Forming a New Creation - Part 2
by Mayumi Lashbrook
I was asked by someone learning english what exactly a residency is.
…
And I faltered on the answer. Having done several in different fashions, it was hard to bring them all together into one exact definition.
“But what is clear to me is that residency is about creation. Creating goals, creating new work, creating distance from the everyday, creating new habits, creating clarity.”
I chose to use my time at the L’AiR Arts residency as a way to begin a draft of a new creation brewing in my head. To form the creation, I made several tasks for myself and participated in the residency workshops geared towards creation. These were the things that impacted me most in making my solo in Of Ink. I started by dialoguing with the artists in the program, asking for their opinions and personal connection to alienation, trauma and reconciliation. I spoke about my inspiration; my japanese Grandfather’s experiences of alienation as a Canadian in WWII. I shared his stories and listened to the stories and reactions they sparked. I wrote down the images, feelings or thoughts that came up from those conversations.

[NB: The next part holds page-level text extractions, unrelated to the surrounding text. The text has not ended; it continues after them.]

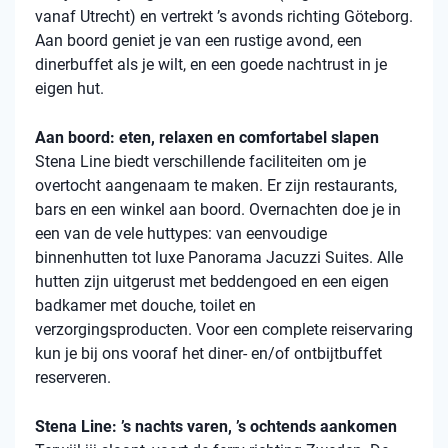
vanaf Utrecht) en vertrekt ’s avonds richting Göteborg.
Aan boord geniet je van een rustige avond, een
dinerbuffet als je wilt, en een goede nachtrust in je
eigen hut.
Aan boord: eten, relaxen en comfortabel slapen
Stena
Line biedt verschillende faciliteiten om je
overtocht aangenaam te maken. Er zijn restaurants,
bars en een winkel aan boord. Overnachten doe je in
een van de vele
huttypes
: van eenvoudige
binnenhutten
tot luxe Panorama Jacuzzi Suites. Alle
hutten zijn uitgerust met beddengoed en een eigen
badkamer met douche, toilet en
verzorgingsproducten. Voor een complete reiservaring
kun je bij ons vooraf het diner- en/of ontbijtbuffet
reserveren.
Stena Line: ’s nachts varen, ’s ochtends aankomen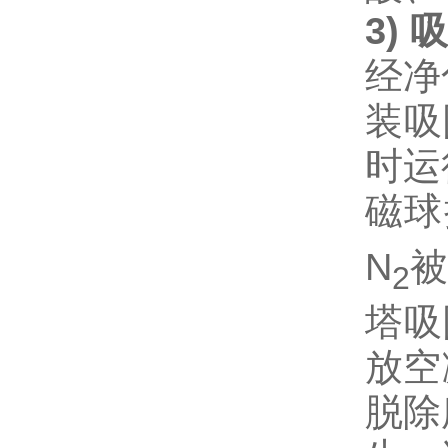
3
)
吸
经净
装吸
时运
磁球
N
被
2
塔吸
放空
脱除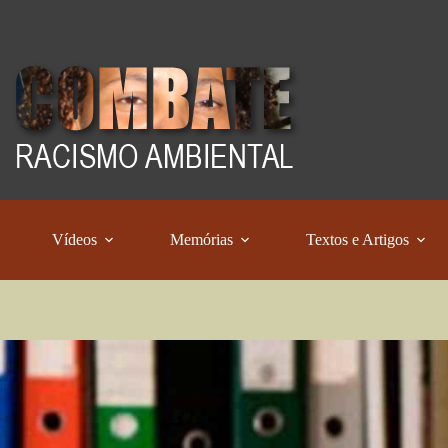
Vídeos
Memórias
Textos e Artigos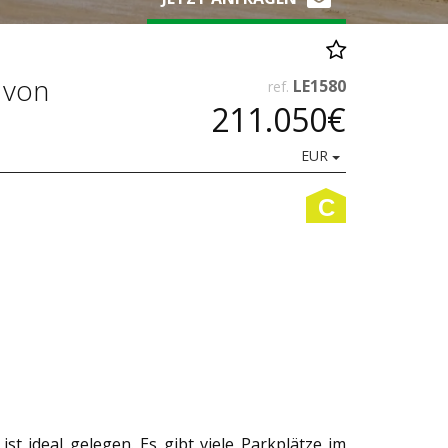
 von
LE1580
ref.
211.050€
EUR
C
st ideal gelegen. Es gibt viele Parkplätze im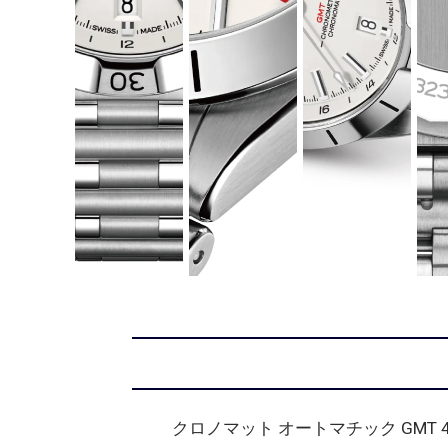
クロノマット オートマチック GMT 4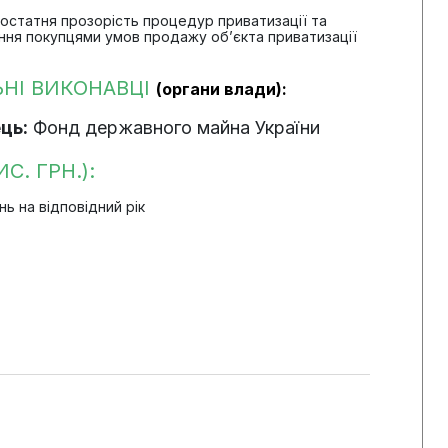
достатня прозорість процедур приватизації та
ння покупцями умов продажу об’єкта приватизації
ЬНІ ВИКОНАВЦІ
(органи влади):
ць:
Фонд державного майна України
С. ГРН.):
 на відповідний рік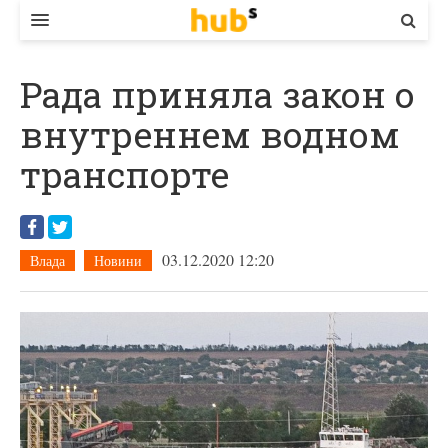
ВЛАДА
Рада приняла закон о
ЕКОНОМІКА
внутреннем водном
БІЗНЕС
транспорте
СТАРТЕР
КОНТАКТИ
03.12.2020 12:20
Влада
Новини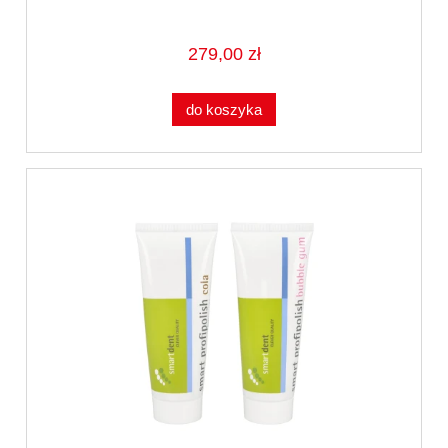
279,00 zł
do koszyka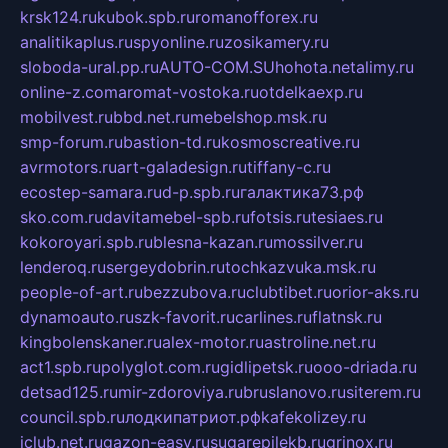
krsk124.ru
kubok.spb.ru
romanofforex.ru
analitikaplus.ru
spyonline.ru
zosikamery.ru
sloboda-ural.pp.ru
AUTO-COM.SU
hohota.net
alimy.ru
online-z.com
aromat-vostoka.ru
otdelkaexp.ru
mobilvest.ru
bbd.net.ru
mebelshop.msk.ru
smp-forum.ru
bastion-td.ru
kosmoscreative.ru
avrmotors.ru
art-galadesign.ru
tiffany-c.ru
ecostep-samara.ru
d-p.spb.ru
галактика73.рф
sko.com.ru
davitamebel-spb.ru
fotsis.ru
tesiaes.ru
kokoroyari.spb.ru
blesna-kazan.ru
mossilver.ru
lenderoq.ru
sergeydobrin.ru
tochkazvuka.msk.ru
people-of-art.ru
bezzubova.ru
clubtibet.ru
orior-aks.ru
dynamoauto.ru
szk-favorit.ru
carlines.ru
flatnsk.ru
kingbolenskaner.ru
alex-motor.ru
astroline.net.ru
act1.spb.ru
polyglot.com.ru
gidlipetsk.ru
ooo-driada.ru
detsad125.ru
mir-zdoroviya.ru
bruslanovo.ru
siterem.ru
council.spb.ru
лодкипатриот.рф
kafekolizey.ru
iclub.net.ru
gazon-easy.ru
sugarepilekb.ru
grinox.ru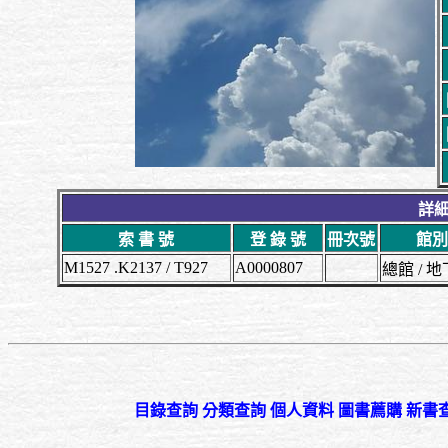
詳細
索 書 號
登 錄 號
冊次號
館別
M1527 .K2137 / T927
A0000807
總館 /
目錄查詢
分類查詢
個人資料
圖書薦購
新書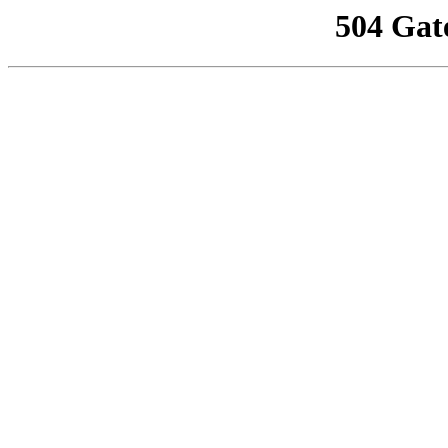
504 Gat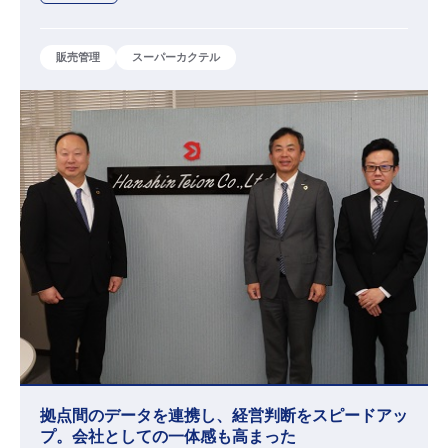
販売管理
スーパーカクテル
拠点間のデータを連携し、経営判断をスピードアッ
プ。会社としての一体感も高まった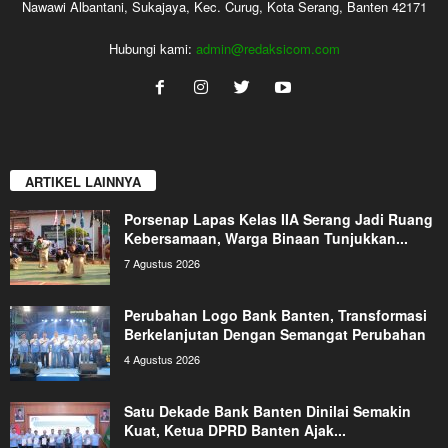
Nawawi Albantani, Sukajaya, Kec. Curug, Kota Serang, Banten 42171
Hubungi kami:
admin@redaksicom.com
ARTIKEL LAINNYA
Porsenap Lapas Kelas IIA Serang Jadi Ruang
Kebersamaan, Warga Binaan Tunjukkan...
7 Agustus 2026
Perubahan Logo Bank Banten, Transformasi
Berkelanjutan Dengan Semangat Perubahan
4 Agustus 2026
Satu Dekade Bank Banten Dinilai Semakin
Kuat, Ketua DPRD Banten Ajak...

I attended several workshops but two specifically had an impact on the creation. Matt Jones led a writing workshop looking at violence and studying angles of writing about horror. His vision into violence and dehumanization based on his time in the military in Afghanistan brought me into a horrific headspace I typically love to stay away from. It allowed me to consider that there may have been violence in my grandfather’s life that I am unaware of. That he also spent time being invisible and purposely dodging the gaze of others for fear of retaliation.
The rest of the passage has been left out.